Die Antragstellerin hat konkret zur aufschiebenden Wirkung vorgebracht, der Bescheidspruch sei ohnehin nicht vollzugsfähig, womit sich die Zuerkennung einer aufschiebenden Wirkung erübrige. Keine Angaben machte sie zur Frage, ob mit dem Vollzug des Bescheides ein schwerer und nicht wiedergutzumachender (wirtschaftlicher) Schaden verbunden wäre. Auf Grundlage dieses Vorbringens, das ohnehin von der Vollzugsuntauglichkeit des angefochtenen Bescheides ausgeht, konnte nichts zu den wirtschaftlichen Verhältnissen der Antragstellerin festgestellt werden.

3. Rechtliche Beurteilung:

Vorweg ist zu bemerken, dass im Verfahren über die Zuerkennung der aufschiebenden Wirkung eines angefochtenen Bescheides die Rechtmäßigkeit dieses Bescheides selbst und somit das diesbezügliche Beschwerdevorbringen nicht zu überprüfen sind; selbst die wahrscheinliche Rechtswidrigkeit des Bescheides wäre kein Grund für die Zuerkennung der aufschiebenden Wirkung (vgl. aus der ständigen Rechtsprechung des Verwaltungsgerichtshofes etwa die Beschlüsse vom 30.11.2011, 2011/04/0036 und vom 24.06.2011, AW 2011/17/0024). Lediglich Beschwerden gegen offenkundig rechtswidrige Bescheide wäre unter Umständen die aufschiebende Wirkung zuzuerkennen. Eine offenkundige Rechtswidrigkeit des angefochtenen Bescheides ist jedoch nicht ersichtlich.

3.1. Allgemeines

Gemäß § 121 Abs. 5 Telekommunikationsgesetz 2003 (TKG 2003), BGBl. I Nr. 70/2003 idF BGBl. I Nr. 6/2016, kann gegen Bescheide der Telekom-Control-Kommission und wegen Verletzung ihrer Entscheidungspflicht in Verwaltungssachen Beschwerde an das Bundesverwaltungsgericht erhoben werden.

§ 13 Abs. 1 Verwaltungsgerichtsverfahrensgesetz (VwGVG), BGBl. I Nr. 33/2013 idF BGBl. I Nr. 138/2017, normiert: "Eine rechtzeitig eingebrachte und zulässige Beschwerde gemäß Art. 130 Abs. 1 Z 1 B-VG hat aufschiebende Wirkung." § 121a Abs. 1 TKG 2003 normiert als lex specialis: "Rechtsmittel gegen Entscheidungen der Regulierungsbehörden haben abweichend von § 13 VwGVG, BGBl. I Nr. 33/2013, keine aufschiebende Wirkung.
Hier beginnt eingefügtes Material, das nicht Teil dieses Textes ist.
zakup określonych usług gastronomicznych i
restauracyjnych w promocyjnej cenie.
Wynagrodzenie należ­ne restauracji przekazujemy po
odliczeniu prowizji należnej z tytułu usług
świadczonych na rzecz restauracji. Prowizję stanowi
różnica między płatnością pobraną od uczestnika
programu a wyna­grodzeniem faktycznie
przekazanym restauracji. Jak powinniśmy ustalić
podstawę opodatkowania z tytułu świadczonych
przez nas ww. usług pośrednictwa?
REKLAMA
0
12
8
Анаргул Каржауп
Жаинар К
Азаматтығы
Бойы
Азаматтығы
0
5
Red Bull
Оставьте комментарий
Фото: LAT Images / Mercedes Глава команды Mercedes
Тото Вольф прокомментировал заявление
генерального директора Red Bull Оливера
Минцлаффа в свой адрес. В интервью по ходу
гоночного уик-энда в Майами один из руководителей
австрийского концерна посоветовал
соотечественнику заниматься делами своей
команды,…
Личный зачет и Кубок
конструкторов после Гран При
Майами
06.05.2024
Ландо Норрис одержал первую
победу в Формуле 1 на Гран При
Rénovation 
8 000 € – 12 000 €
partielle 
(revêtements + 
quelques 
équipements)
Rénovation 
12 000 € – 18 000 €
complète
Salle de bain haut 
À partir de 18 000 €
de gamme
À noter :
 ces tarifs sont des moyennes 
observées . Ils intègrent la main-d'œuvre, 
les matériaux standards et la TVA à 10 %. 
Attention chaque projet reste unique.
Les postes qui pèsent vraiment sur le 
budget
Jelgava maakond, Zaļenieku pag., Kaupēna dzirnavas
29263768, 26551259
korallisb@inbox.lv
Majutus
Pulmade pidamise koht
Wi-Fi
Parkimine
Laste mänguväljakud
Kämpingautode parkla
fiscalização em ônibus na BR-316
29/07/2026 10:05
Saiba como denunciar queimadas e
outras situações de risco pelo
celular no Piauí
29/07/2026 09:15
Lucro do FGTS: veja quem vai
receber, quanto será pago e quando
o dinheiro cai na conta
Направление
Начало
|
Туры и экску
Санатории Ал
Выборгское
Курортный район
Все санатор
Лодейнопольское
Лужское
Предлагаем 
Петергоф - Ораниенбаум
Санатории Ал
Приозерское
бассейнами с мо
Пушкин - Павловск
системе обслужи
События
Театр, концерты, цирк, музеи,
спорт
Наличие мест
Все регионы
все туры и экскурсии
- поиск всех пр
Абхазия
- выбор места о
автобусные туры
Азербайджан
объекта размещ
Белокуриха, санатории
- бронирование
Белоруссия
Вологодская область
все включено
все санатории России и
Das Bundesverwaltungsgericht (Art. 131 Abs. 1 B-VG) kann die aufschiebende Wirkung im betreffenden Verfahren auf Antrag zuerkennen, wenn nach Abwägung aller berührten Interessen mit dem Vollzug des Bescheides oder mit der Ausübung der mit dem Bescheid eingeräumten Berechtigung für den Berufungswerber ein schwerer und nicht wieder gutzumachender Schaden verbunden wäre."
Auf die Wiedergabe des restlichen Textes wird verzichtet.